Beginning at the first line of the material, output each line exactly until you reach and include the line containing "t definitely keeps". Leave every picture out.

START Data shown

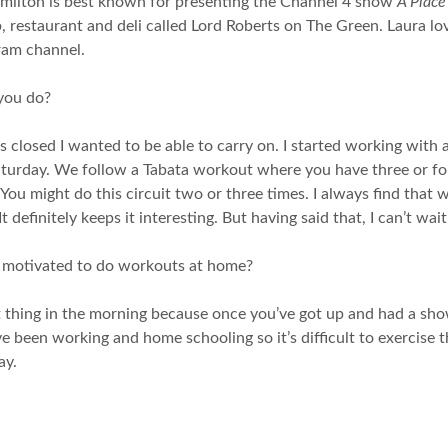
amilton is best known for presenting the Channel 4 show
A Place
 restaurant and deli called Lord Roberts on The Green. Laura lov
ram channel.
you do?
s closed I wanted to be able to carry on. I started working with 
urday. We follow a Tabata workout where you have three or four
ou might do this circuit two or three times. I always find that wh
t definitely keeps it interesting. But having said that, I can’t wa
t motivated to do workouts at home?
 thing in the morning because once you’ve got up and had a shower
e been working and home schooling so it’s difficult to exercise th
ay.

END Data shown

## Written answer
amilton is best known for presenting the Channel 4 show
A Place
 restaurant and deli called Lord Roberts on The Green. Laura lov
ram channel.
you do?
s closed I wanted to be able to carry on. I started working with 
urday. We follow a Tabata workout where you have three or four
ou might do this circuit two or three times. I always find that wh
t definitely keeps it interesting. But having said that, I can’t wa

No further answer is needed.